# [CSCI 3397/PSYC 3317] Lab 5: Machine Learning Overview

**Posted:** Friday, February 28, 2024

**Due:** Wednesday, March 13, 2024

__Total Points__: 14 pts

__Submission__: please rename the .ipynb file as __\<your_username\>_lab5a.ipynb__ before you submit it to canvas. Example: weidf_lab5.ipynb.

# <b>1. Linear regression</b>

In [None]:
## utility functions

# dataset split
def data_split(N, ratio=[6,2,2]):
    # generate a shuffle array
    shuffle_idx = np.arange(N)
    np.random.shuffle(shuffle_idx)
    # divide into train-val-test by the ratio
    data_split = (np.cumsum(ratio)/float(sum(ratio))*N).astype(int)
    out_idx = [None] * len(ratio)
    out_idx[0] = shuffle_idx[:data_split[0]]
    for i in range(1,len(ratio)):
        out_idx[i] = shuffle_idx[data_split[i-1] : data_split[i]]
    return out_idx

def MSE(y,y_hat):
    # Lec. 9, page 19
    return ((y-y_hat)**2).mean()

## 1.1 Dataset Generation

In [None]:
# data generation
import time
import numpy as np
import matplotlib.pyplot as plt

np.random.seed(123)

# gt polynomial: y = 0.73x + 0.58
theta_gt = [0.58, 0.73]  # theta_0,theta_1
num_pt = 50

X = np.random.uniform(4, 10, num_pt).reshape(-1,1)
Y = theta_gt[0] + theta_gt[1] * X + 0.5 *np.random.normal(0, 1, num_pt).reshape(-1,1)

# for visualization
XX = np.linspace(4,10,100).reshape(-1,1)

train_idx, val_idx, test_idx = data_split(len(Y))

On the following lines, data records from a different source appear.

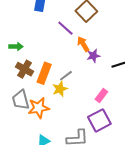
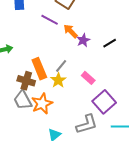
brown cross: (24, 69) -> (26, 81), moved
orange rectangle: (44, 73) -> (39, 69), turned -30
pink rectangle: (101, 95) -> (88, 78), moved, turned -72

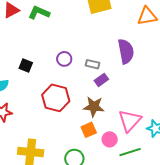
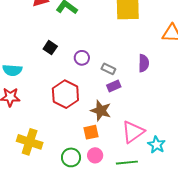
purple semicircle: (126, 51) -> (144, 63), size x0.7
black square: (26, 66) -> (50, 48), moved
pink circle: (110, 139) -> (95, 155), moved

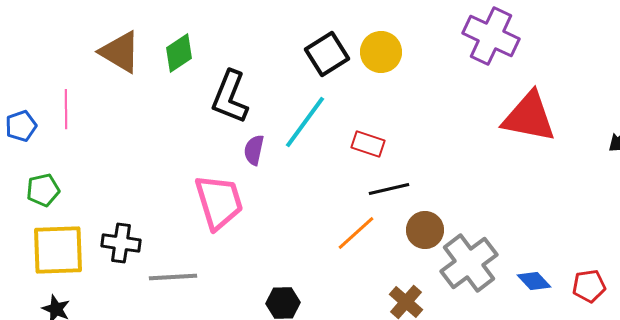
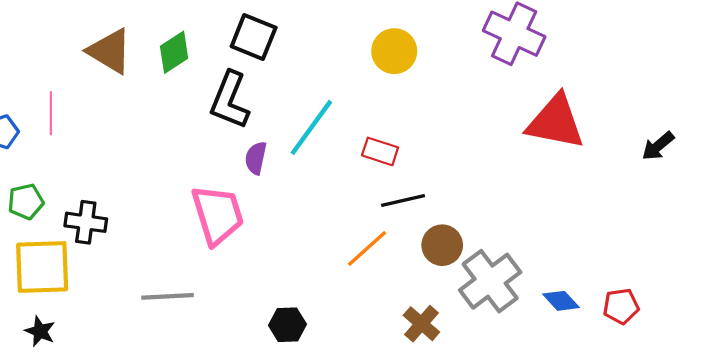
black square: (327, 54) -> (254, 37), moved, turned -36
black cross: (121, 243) -> (86, 222), moved

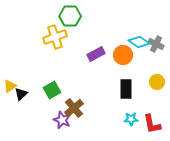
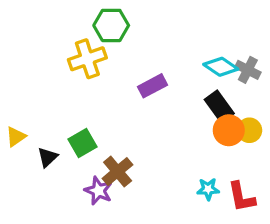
orange circle: (123, 55) -> (229, 130), moved
black rectangle: (126, 89) -> (219, 106), moved, turned -36
black triangle: (21, 94) -> (48, 157), moved

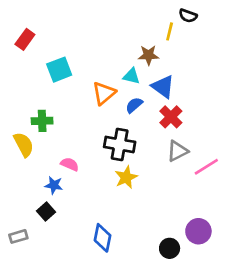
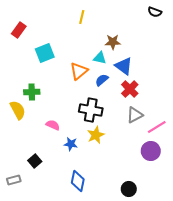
black semicircle: (188, 16) -> (155, 12), moved
yellow line: (170, 31) -> (82, 17), moved
blue star: (54, 185) -> (71, 144), moved
purple circle: (198, 231) -> (151, 151), moved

X_train, Y_train = X[train_idx], Y[train_idx]
X_val, Y_val = X[val_idx], Y[val_idx]
X_test, Y_test = X[test_idx], Y[test_idx]

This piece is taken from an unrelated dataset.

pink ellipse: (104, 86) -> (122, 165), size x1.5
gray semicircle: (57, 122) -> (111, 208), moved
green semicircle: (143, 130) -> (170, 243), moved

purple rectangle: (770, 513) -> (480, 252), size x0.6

plt.plot(X_train,Y_train,'ro')

## 1.2 Use 1-dim formula

Lec 17, page 20

In [None]:
theta_1 = (X_train*Y_train).mean()-X_train.mean()*Y_train.mean()
theta_1 = theta_1/ ((X_train**2).mean()-X_train.mean()**2)
theta_0 = Y_train.mean()-theta_1*X_train.mean()

plt.plot(X_train,Y_train,'ro')
plt.plot(XX,XX*theta_1+theta_0,'b-')
plt.legend(['data', 'regression result'])

print('gt theta', theta_gt)
print('estimated theta (1-dim formula)', [theta_0,theta_1])


# evaluation on the training data
Y_train_hat = X_train*theta_1+theta_0
print('MSE error', MSE(Y_train, Y_train_hat))

## 1.3 Use N-dim formula

Lec 17, page 21

In [None]:
X_train_aug = np.hstack([np.ones([len(X_train),1]),X_train])

theta_nd = np.linalg.solve(np.matmul(X_train_aug.T, X_train_aug), np.matmul(X_train_aug.T, Y_train))
print('estimated theta (N-dim formula)', theta_nd)

# evaluation on the training data
Y_train_hat = X_train*theta_nd[1]+theta_nd[0]
print('MSE error', MSE(Y_train, Y_train_hat))

# <b>2. Polynomial regression</b>
(Linear regression + polynomial feature)

## 2.1 Data generation

In [None]:
import numpy as np
import matplotlib.pyplot as plt

np.random.seed(123)

# gt polynomial: y = x^2 -10x +25
num_pt = 10

X2 = np.random.uniform(4, 10, num_pt).reshape(-1,1)
theta_gt2 = [25,-10,1]
Y2 = theta_gt2[0] + theta_gt2[1]*X2 +theta_gt2[2]*X2**2 + 0.5 *np.random.normal(0, 1, num_pt).reshape(-1,1)

# for visualization
XX2 = np.linspace(4,10,100).reshape(-1,1)

train_idx2, val_idx2, test_idx2 = data_split(len(Y2))

X_train2, Y_train2 = X2[train_idx2], Y2[train_idx2]
X_val2, Y_val2 = X2[val_idx2], Y2[val_idx2]
X_test2, Y_test2 = X2[test_idx2], Y2[test_idx2]

plt.plot(X_train2,Y_train2,'ro')

## 2.1 Use N-dim formula

Lec 18, page 18

In [None]:
X_train2_aug = np.hstack([np.ones([len(X_train2),1]),X_train2,X_train2**2])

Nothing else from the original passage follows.